To What Extent Does a Trip to Japan Require Money?
There is some truth to the stereotype that Japan is one of the most expensive countries to visit, especially if you plan to spend a lot of time in hotels, restaurants, and transportation. Spending more than 30,000 JPY per day on transportation is very possible. On the other hand, I don't think you need to spend that much money to enjoy Japan.
If you plan ahead and keep an eye on your spending, a trip to Japan can be quite cheap. Being frugal in Japan means adapting your lifestyle to that of the locals.
Spending around 10,000-13,000 JPY per day will cover your hostel stay, rail pass, cheap food, and entry to a few sights.
In any case, I believe that you can travel Japan on a daily budget of 7,000 to 10,000 JPY if you follow the advice given above. If you don't go all out, a daily budget of that amount should get you by in Japan. This would necessitate taking the bus more often, eating less sushi, cooking most meals, visiting free museums and attractions, and spending some nights sleeping on couches or in parks.
Cheap travel was common among the tourists I saw in Japan. They did it, so it can be done; however, if you take this route, you will never again be able to satisfy your sushi cravings.***
When I travel, I prioritize experiences over souvenirs, and I believe that you can have both on a budget. While Southeast Asia will always be the more affordable option, there are still plenty of low-cost ways to enjoy Japan. The average daily cost in Japan is not going to be $20 USD, but cheap options are available.

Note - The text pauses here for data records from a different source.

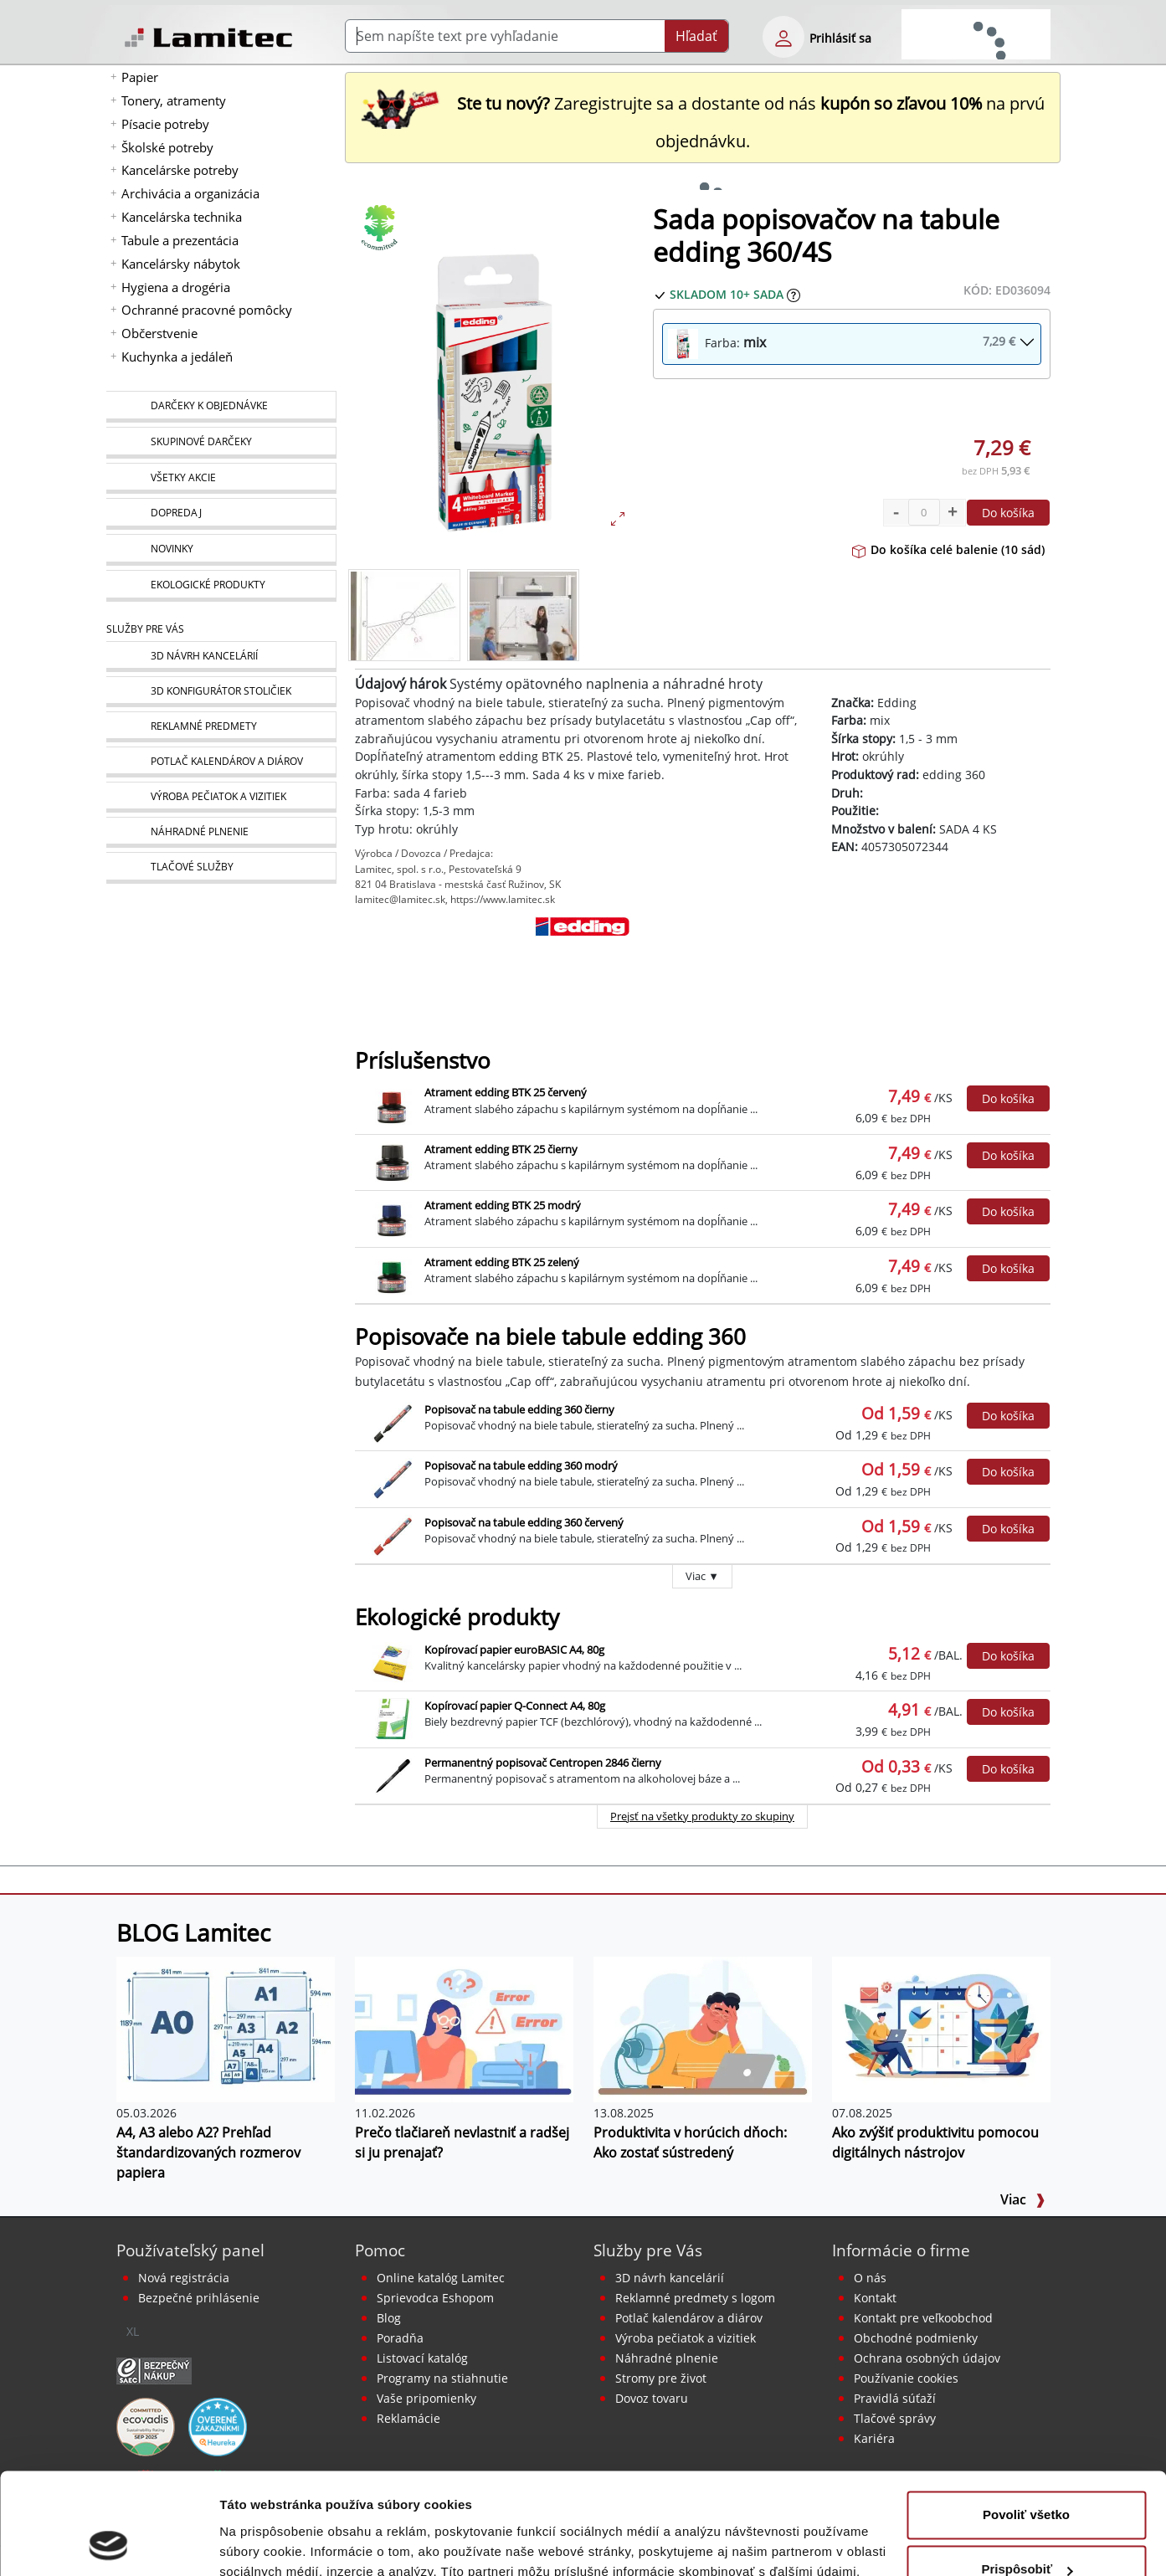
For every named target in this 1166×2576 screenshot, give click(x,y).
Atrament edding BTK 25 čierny (501, 1149)
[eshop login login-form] (783, 37)
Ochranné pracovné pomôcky (206, 309)
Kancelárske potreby (180, 170)
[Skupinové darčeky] (221, 443)
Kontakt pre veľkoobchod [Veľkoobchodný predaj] (923, 2318)
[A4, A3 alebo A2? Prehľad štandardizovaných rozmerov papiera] (225, 2028)
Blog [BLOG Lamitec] (389, 2318)
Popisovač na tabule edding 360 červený (524, 1522)
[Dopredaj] (221, 514)
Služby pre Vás (647, 2250)
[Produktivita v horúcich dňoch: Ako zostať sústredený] (702, 2028)
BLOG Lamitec (193, 1932)
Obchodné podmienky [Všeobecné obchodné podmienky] (916, 2338)
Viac (1022, 2199)
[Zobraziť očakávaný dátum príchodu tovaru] (793, 294)
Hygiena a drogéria (175, 287)
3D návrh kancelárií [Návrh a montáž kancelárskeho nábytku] (669, 2278)
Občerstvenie (159, 333)
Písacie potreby (165, 123)
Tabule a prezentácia (180, 240)
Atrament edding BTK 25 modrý (502, 1205)
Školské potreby (167, 147)
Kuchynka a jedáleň (177, 356)
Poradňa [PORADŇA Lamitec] (400, 2338)
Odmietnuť (1026, 2529)
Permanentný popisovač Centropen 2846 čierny (542, 1762)
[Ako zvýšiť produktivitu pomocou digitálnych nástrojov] (941, 2028)
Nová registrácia (183, 2278)
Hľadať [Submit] (696, 36)
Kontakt (875, 2298)
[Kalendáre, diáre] (221, 762)
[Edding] (583, 958)
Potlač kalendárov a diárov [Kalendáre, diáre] (689, 2318)
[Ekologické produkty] (221, 586)
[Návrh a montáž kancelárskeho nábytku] (221, 656)
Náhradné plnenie (666, 2358)
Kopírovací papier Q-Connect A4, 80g (514, 1705)
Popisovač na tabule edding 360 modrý (521, 1465)
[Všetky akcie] (221, 478)
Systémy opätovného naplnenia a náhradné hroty (606, 684)
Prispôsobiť (1026, 2474)
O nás (870, 2278)
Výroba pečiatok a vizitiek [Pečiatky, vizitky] (685, 2338)
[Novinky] (221, 550)
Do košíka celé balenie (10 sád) (948, 549)
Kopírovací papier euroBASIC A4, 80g (514, 1649)
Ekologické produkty (457, 1617)
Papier (139, 77)
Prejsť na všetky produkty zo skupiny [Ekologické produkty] (702, 1816)
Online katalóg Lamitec (441, 2278)
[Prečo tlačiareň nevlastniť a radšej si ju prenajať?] (464, 2028)
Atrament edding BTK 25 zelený (501, 1262)
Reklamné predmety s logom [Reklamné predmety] (695, 2298)
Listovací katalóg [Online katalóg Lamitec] (422, 2358)
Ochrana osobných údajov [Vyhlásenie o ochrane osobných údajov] (927, 2358)
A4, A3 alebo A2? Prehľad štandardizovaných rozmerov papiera (208, 2152)
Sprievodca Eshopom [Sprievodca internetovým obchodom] (435, 2298)
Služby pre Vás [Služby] (145, 629)
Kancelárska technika (181, 216)
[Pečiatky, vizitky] (221, 797)
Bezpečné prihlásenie (198, 2298)
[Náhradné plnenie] (221, 832)
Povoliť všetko (1026, 2420)
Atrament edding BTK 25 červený (505, 1092)
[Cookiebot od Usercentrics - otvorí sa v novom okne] (108, 2543)
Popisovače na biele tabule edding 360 (550, 1337)
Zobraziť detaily (267, 2543)
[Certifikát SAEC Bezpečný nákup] (154, 2369)
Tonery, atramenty (173, 100)
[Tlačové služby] (221, 868)
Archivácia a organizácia (190, 193)
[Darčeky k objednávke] (221, 407)
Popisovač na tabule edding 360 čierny (519, 1409)
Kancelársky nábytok (180, 263)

People who have traveled to Japan often report back that their initial perceptions of the country's price tag were greatly exaggerated. I hope you learned from this article that visiting Japan on a budget is entirely possible. Keeping your expenses down can be as simple as using discount transportation, eating and sleeping at local establishments, and staying in local accommodations.
Pay for Your Plane Ticket
To locate low-cost airline tickets, try using Skyscanner. My go-to search engine because they check every airline and travel website in the world.
Secure Your Lodging Today
With the largest selection and lowest prices, Hostelworld is the place to book your hostel stay. Use Booking.com to find the lowest prices on guesthouses and inexpensive hotels if you'd rather not stay in a hostel.

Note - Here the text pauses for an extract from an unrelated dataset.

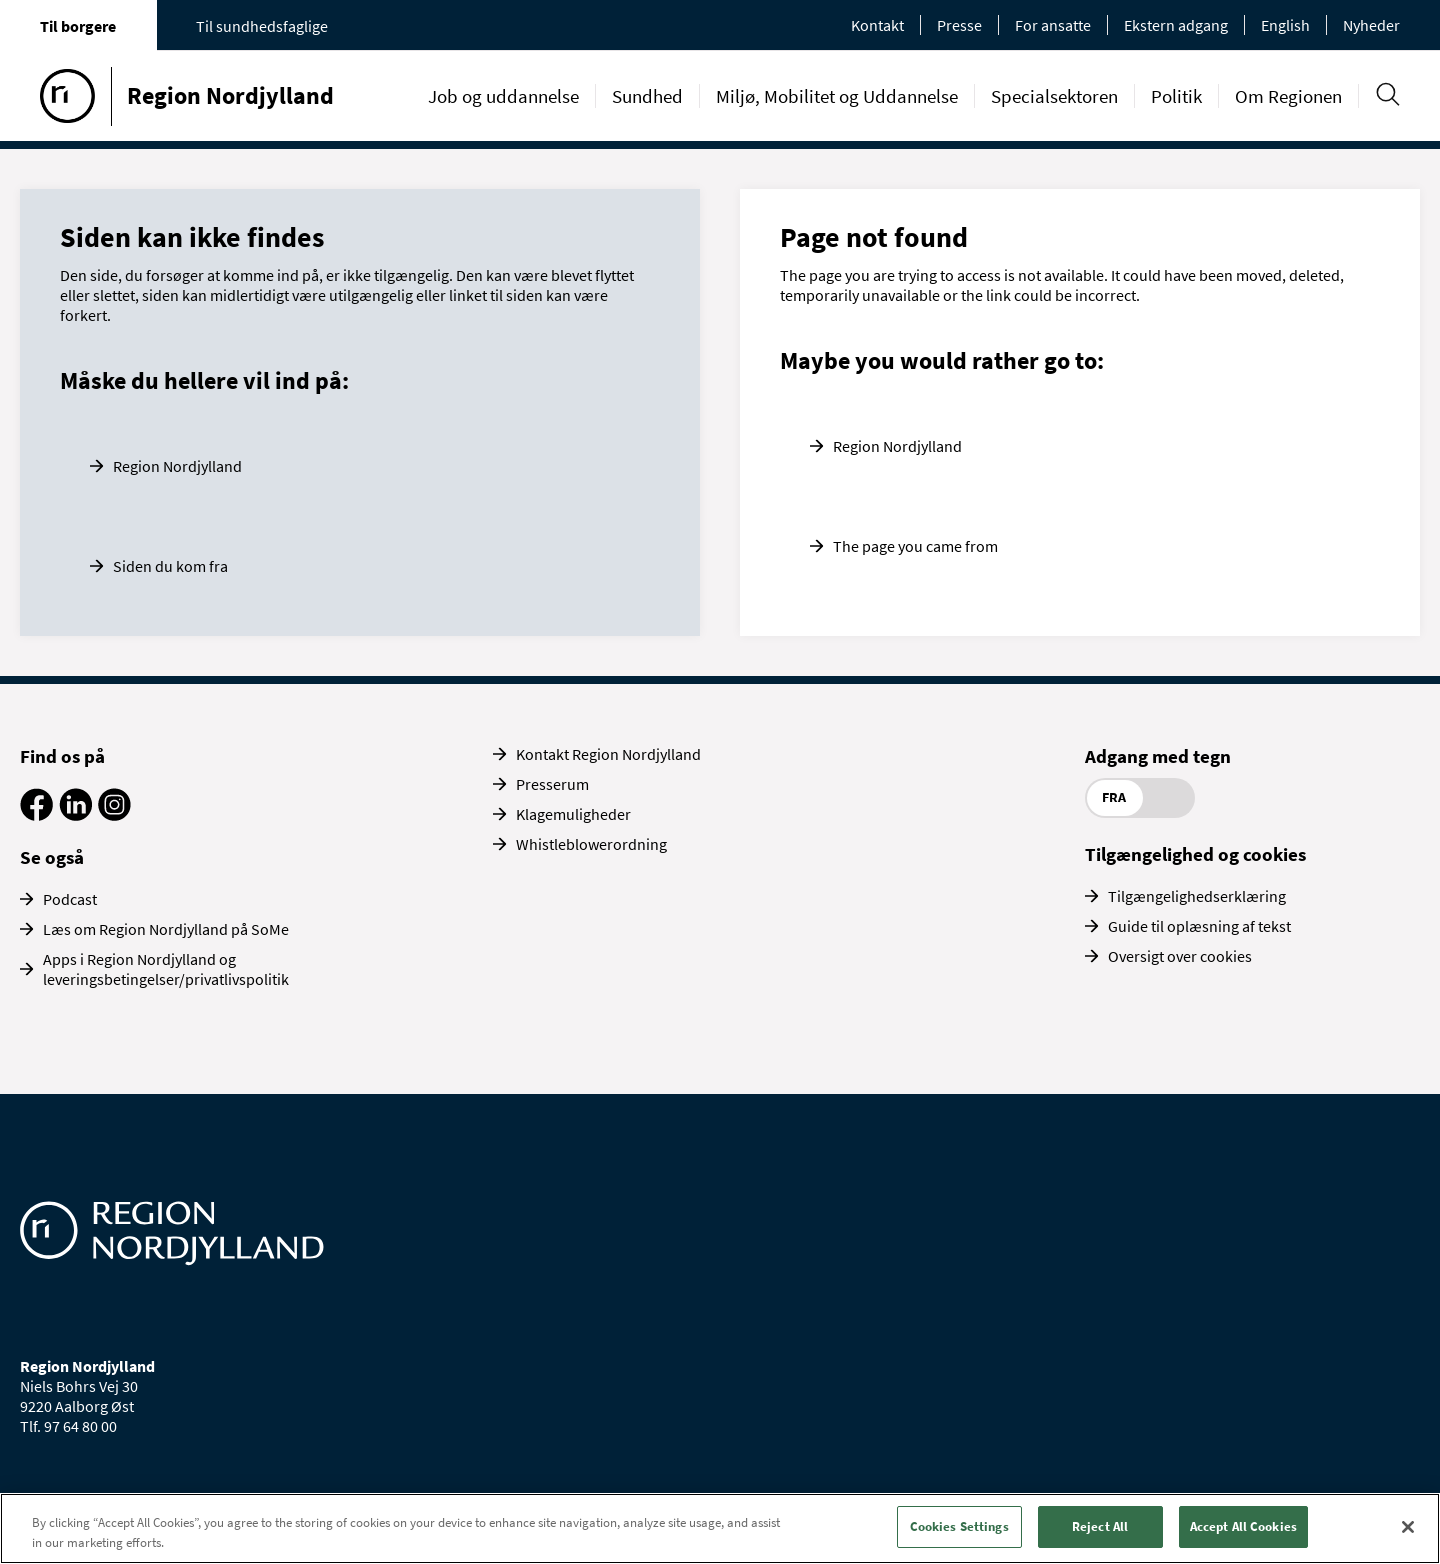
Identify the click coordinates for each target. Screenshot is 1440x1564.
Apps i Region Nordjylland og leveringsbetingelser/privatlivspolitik (166, 969)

Take Out Some Insurance Before You Go
If you purchase travel insurance, you won't have to worry about things like getting sick, getting mugged, having your belongings stolen, or having Complete safety in the event of an emergency Even though I've used it only a handful of times, I always bring it along on trips just in case. I highly recommend the following businesses because they provide excellent service and reasonable prices:
Find the Most Cost-Effective Businesses Today
If you're looking for a reliable travel service, be sure to peruse the information on my handy reference page. Here, I detail every method I employ to cut costs while traveling. Additionally, they will help you save money on future trips.
If you'll be traveling around Japan, you should look into purchasing a Japan Rail Pass. It can save you a lot of money and is available for 7, 14, or 21 days.
You Seek Additional Data Regarding Japan
If you want more information about Japan, check out our comprehensive travel guide.